Exercise goal — Work out how many lines of the records contain "Benutzer". Answer with the number and nothing else.

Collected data

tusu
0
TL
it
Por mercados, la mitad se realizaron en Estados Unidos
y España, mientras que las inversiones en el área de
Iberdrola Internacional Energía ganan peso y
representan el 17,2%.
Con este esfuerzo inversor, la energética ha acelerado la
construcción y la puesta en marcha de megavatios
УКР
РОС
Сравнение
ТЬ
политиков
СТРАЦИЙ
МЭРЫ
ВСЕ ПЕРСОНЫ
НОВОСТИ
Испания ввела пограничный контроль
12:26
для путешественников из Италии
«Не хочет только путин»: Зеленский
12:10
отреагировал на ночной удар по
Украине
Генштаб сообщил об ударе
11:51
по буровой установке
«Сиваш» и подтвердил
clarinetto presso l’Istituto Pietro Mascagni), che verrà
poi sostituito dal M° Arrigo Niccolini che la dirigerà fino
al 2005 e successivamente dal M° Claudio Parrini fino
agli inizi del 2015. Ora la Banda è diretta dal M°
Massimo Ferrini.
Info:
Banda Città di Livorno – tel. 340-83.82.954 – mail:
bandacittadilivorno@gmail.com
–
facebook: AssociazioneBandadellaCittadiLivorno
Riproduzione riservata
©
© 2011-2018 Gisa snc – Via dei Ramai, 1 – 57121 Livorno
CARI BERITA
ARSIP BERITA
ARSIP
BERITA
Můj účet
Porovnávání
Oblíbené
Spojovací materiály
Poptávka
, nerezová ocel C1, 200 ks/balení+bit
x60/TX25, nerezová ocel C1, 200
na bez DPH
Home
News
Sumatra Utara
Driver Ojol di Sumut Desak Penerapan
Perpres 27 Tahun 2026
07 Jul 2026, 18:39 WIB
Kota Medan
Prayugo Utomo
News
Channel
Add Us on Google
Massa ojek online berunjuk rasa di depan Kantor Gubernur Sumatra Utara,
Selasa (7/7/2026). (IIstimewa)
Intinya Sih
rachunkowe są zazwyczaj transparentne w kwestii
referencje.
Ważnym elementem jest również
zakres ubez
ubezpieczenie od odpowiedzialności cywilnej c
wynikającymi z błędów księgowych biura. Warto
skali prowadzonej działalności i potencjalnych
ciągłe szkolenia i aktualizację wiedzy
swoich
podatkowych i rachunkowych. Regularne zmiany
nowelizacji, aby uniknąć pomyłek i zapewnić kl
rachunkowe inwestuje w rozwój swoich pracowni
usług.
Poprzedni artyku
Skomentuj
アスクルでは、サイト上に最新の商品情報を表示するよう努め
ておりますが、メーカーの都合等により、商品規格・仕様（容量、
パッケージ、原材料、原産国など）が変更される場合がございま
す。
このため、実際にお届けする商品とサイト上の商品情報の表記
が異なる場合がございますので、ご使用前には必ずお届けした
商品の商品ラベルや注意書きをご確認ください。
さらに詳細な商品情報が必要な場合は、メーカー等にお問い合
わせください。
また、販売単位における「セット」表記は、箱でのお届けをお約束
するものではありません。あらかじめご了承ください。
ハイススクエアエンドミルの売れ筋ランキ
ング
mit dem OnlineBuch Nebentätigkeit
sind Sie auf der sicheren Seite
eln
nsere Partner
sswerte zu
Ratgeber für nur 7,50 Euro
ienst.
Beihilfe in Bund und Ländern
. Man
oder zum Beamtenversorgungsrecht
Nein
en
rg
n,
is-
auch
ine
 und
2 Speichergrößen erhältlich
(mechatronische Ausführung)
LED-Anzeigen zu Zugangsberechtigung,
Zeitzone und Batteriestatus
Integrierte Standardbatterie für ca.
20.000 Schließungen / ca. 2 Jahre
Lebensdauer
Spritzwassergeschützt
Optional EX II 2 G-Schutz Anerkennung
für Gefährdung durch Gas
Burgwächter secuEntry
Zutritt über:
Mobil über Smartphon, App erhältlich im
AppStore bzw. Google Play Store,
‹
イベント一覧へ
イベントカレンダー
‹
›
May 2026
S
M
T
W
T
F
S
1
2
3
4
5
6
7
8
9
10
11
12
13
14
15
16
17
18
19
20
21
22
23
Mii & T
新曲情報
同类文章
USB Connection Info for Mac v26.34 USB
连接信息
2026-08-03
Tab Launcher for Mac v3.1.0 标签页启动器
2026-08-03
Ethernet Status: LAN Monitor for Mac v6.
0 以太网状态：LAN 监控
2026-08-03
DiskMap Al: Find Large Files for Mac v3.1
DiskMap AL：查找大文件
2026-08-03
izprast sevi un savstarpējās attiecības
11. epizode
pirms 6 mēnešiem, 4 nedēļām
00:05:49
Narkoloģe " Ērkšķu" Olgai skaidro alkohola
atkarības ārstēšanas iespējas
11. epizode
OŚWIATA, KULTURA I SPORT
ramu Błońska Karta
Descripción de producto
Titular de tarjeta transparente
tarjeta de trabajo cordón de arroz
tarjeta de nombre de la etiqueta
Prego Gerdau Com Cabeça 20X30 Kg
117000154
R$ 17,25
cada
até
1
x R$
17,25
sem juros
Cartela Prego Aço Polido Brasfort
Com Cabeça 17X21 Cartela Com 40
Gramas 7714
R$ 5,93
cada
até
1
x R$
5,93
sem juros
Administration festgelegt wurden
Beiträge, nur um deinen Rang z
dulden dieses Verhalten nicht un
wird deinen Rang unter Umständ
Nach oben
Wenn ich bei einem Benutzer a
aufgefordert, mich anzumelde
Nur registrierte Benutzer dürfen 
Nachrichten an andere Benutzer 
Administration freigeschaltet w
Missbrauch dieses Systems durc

Result of this task — 3